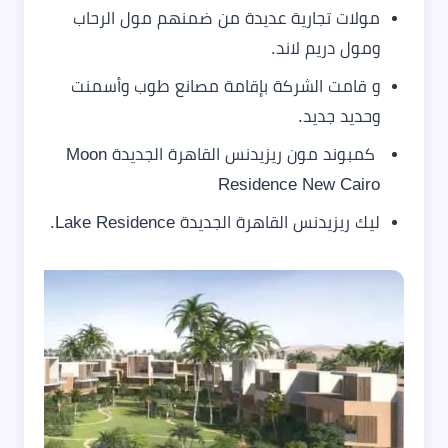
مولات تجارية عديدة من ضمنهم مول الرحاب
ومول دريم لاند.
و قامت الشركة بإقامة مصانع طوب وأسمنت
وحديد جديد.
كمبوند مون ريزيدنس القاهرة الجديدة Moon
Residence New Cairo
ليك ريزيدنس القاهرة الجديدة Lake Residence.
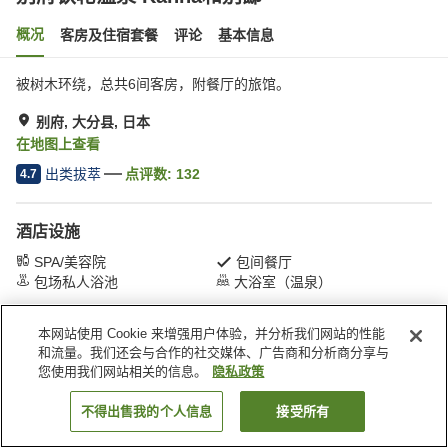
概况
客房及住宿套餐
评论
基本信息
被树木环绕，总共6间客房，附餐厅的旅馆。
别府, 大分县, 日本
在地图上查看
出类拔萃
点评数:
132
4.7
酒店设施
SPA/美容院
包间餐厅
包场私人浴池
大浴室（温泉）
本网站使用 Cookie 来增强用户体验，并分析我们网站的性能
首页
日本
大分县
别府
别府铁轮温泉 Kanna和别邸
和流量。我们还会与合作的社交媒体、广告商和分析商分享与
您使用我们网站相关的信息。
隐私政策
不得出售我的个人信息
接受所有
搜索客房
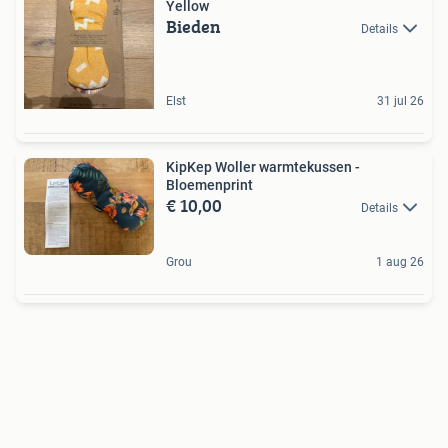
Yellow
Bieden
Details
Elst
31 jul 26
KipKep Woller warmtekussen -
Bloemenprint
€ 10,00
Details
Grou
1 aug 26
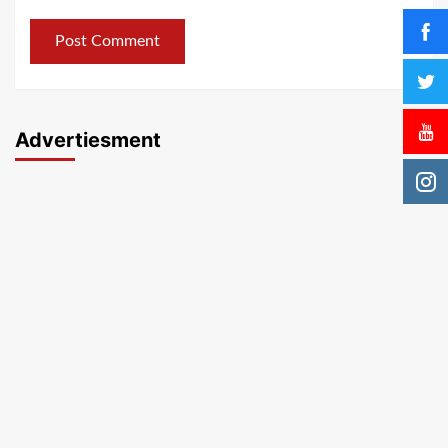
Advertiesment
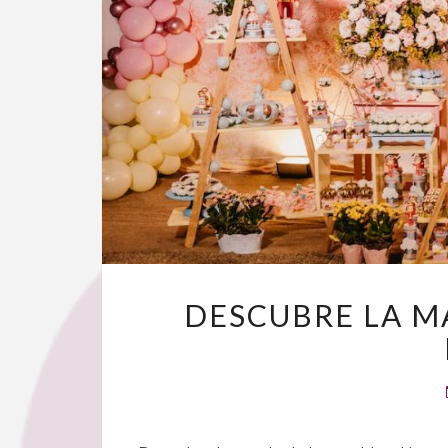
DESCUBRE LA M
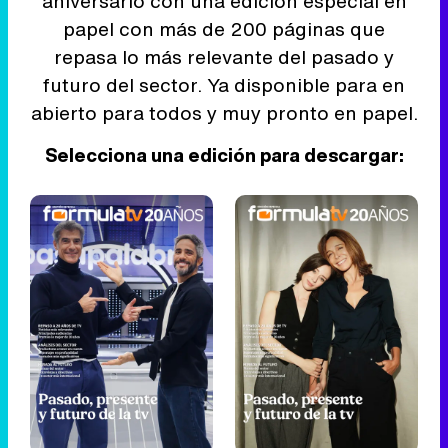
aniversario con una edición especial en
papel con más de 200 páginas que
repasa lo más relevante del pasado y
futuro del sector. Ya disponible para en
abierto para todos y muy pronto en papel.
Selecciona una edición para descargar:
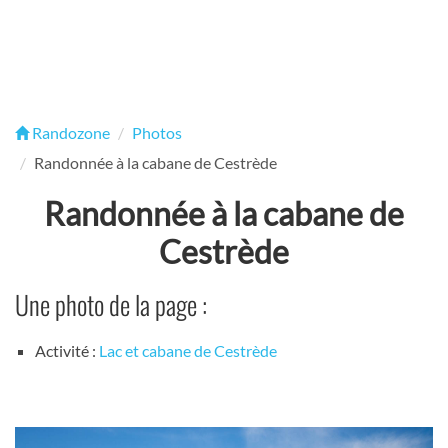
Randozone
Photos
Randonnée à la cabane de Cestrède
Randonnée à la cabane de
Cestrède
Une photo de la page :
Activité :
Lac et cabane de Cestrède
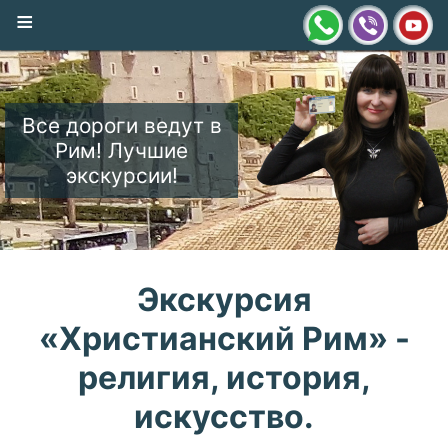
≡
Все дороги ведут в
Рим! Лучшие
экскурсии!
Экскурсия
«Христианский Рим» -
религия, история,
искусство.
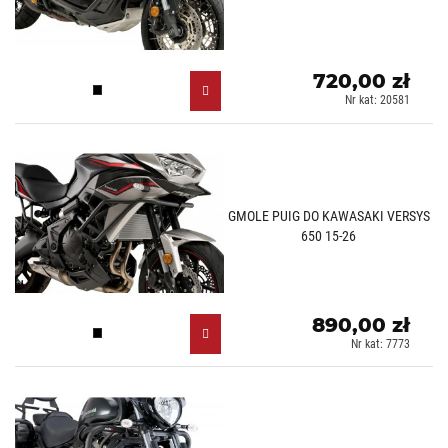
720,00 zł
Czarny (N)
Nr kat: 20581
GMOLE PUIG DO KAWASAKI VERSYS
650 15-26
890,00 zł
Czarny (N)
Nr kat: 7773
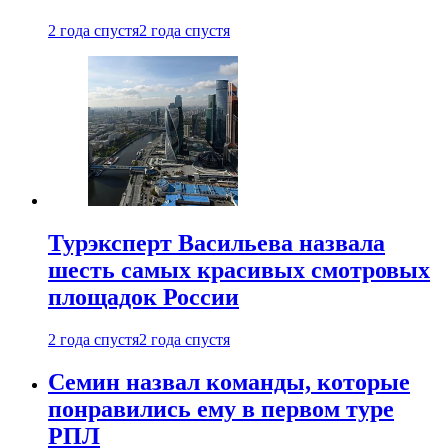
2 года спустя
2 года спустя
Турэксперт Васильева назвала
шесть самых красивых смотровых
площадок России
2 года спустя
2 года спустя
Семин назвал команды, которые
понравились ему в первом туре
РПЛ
· · · · ·
• The task
The copy should hold every entry above word for word and none of the pictures.

• Response area
مولات تجارية عديدة من ضمنهم مول الرحاب
ومول دريم لاند.
و قامت الشركة بإقامة مصانع طوب وأسمنت
وحديد جديد.
كمبوند مون ريزيدنس القاهرة الجديدة Moon
Residence New Cairo
ليك ريزيدنس القاهرة الجديدة Lake Residence.
概况
客房及住宿套餐
评论
基本信息
被树木环绕，总共6间客房，附餐厅的旅馆。
别府, 大分县, 日本
在地图上查看
出类拔萃
点评数:
132
4.7
酒店设施
SPA/美容院
包间餐厅
包场私人浴池
大浴室（温泉）
本网站使用 Cookie 来增强用户体验，并分析我们网站的性能
首页
日本
大分县
别府
别府铁轮温泉 Kanna和别邸
和流量。我们还会与合作的社交媒体、广告商和分析商分享与
您使用我们网站相关的信息。
隐私政策
不得出售我的个人信息
接受所有
搜索客房
Yellow
Bieden
Details
Elst
31 jul 26
KipKep Woller warmtekussen -
Bloemenprint
€ 10,00
Details
Grou
1 aug 26
Advertiesment
DESCUBRE LA M
aniversario con una edición especial en
papel con más de 200 páginas que
repasa lo más relevante del pasado y
futuro del sector. Ya disponible para en
abierto para todos y muy pronto en papel.
Selecciona una edición para descargar:
Randozone
Photos
Randonnée à la cabane de Cestrède
Randonnée à la cabane de
Cestrède
Une photo de la page :
Activité :
Lac et cabane de Cestrède
≡
Все дороги ведут в
Рим! Лучшие
экскурсии!
Экскурсия
«Христианский Рим» -
религия, история,
искусство.
720,00 zł
Czarny (N)
Nr kat: 20581
GMOLE PUIG DO KAWASAKI VERSYS
650 15-26
890,00 zł
Czarny (N)
Nr kat: 7773
2 года спустя
2 года спустя
Турэксперт Васильева назвала
шесть самых красивых смотровых
площадок России
2 года спустя
2 года спустя
Семин назвал команды, которые
понравились ему в первом туре
РПЛ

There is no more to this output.